Output every entry exactly, without any pictures.

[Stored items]

===============

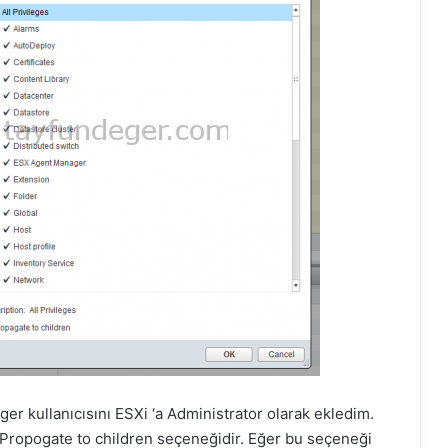
er kullanıcısını ESXi ‘a Administrator olarak ekledim.
 Propogate to children seçeneğidir. Eğer bu seçeneği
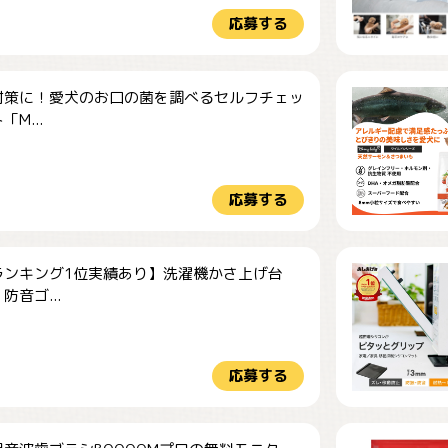
応募する
対策に！愛犬のお口の菌を調べるセルフチェッ
M...
応募する
ランキング1位実績あり】洗濯機かさ上げ台
防音ゴ...
応募する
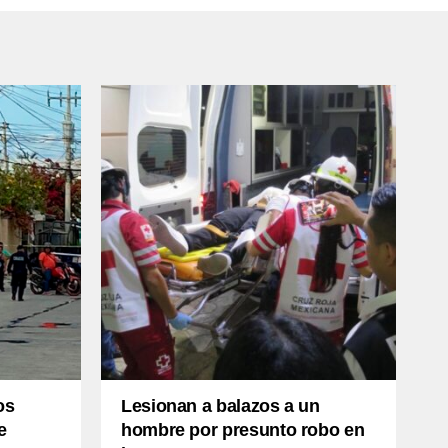
os
Lesionan a balazos a un
e
hombre por presunto robo en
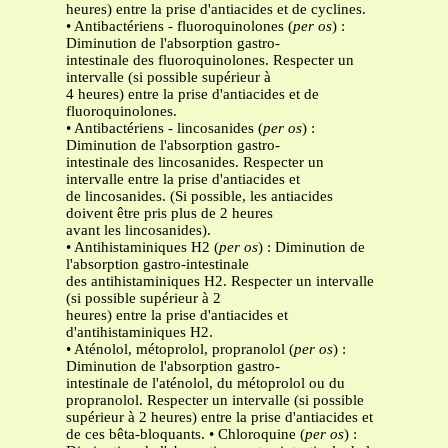
heures) entre la prise d'antiacides et de cyclines.
• Antibactériens - fluoroquinolones (
per os
) :
Diminution de l'absorption gastro-
intestinale des fluoroquinolones. Respecter un
intervalle (si possible supérieur à
4 heures) entre la prise d'antiacides et de
fluoroquinolones.
• Antibactériens - lincosanides (
per os
) :
Diminution de l'absorption gastro-
intestinale des lincosanides. Respecter un
intervalle entre la prise d'antiacides et
de lincosanides. (Si possible, les antiacides
doivent être pris plus de 2 heures
avant les lincosanides).
• Antihistaminiques H2 (
per os
) : Diminution de
l'absorption gastro-intestinale
des antihistaminiques H2. Respecter un intervalle
(si possible supérieur à 2
heures) entre la prise d'antiacides et
d'antihistaminiques H2.
• Aténolol, métoprolol, propranolol (
per os
) :
Diminution de l'absorption gastro-
intestinale de l'aténolol, du métoprolol ou du
propranolol. Respecter un intervalle (si possible
supérieur à 2 heures) entre la prise d'antiacides et
de ces bêta-bloquants. • Chloroquine (
per os
) :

===============

• SOLUTION TO THE PROBLEM:
er kullanıcısını ESXi ‘a Administrator olarak ekledim.
 Propogate to children seçeneğidir. Eğer bu seçeneği
応募する
対策に！愛犬のお口の菌を調べるセルフチェッ
M...
応募する
ランキング1位実績あり】洗濯機かさ上げ台
防音ゴ...
応募する
os
Lesionan a balazos a un
e
hombre por presunto robo en
heures) entre la prise d'antiacides et de cyclines.
• Antibactériens - fluoroquinolones (
per os
) :
Diminution de l'absorption gastro-
intestinale des fluoroquinolones. Respecter un
intervalle (si possible supérieur à
4 heures) entre la prise d'antiacides et de
fluoroquinolones.
• Antibactériens - lincosanides (
per os
) :
Diminution de l'absorption gastro-
intestinale des lincosanides. Respecter un
intervalle entre la prise d'antiacides et
de lincosanides. (Si possible, les antiacides
doivent être pris plus de 2 heures
avant les lincosanides).
• Antihistaminiques H2 (
per os
) : Diminution de
l'absorption gastro-intestinale
des antihistaminiques H2. Respecter un intervalle
(si possible supérieur à 2
heures) entre la prise d'antiacides et
d'antihistaminiques H2.
• Aténolol, métoprolol, propranolol (
per os
) :
Diminution de l'absorption gastro-
intestinale de l'aténolol, du métoprolol ou du
propranolol. Respecter un intervalle (si possible
supérieur à 2 heures) entre la prise d'antiacides et
de ces bêta-bloquants. • Chloroquine (
per os
) :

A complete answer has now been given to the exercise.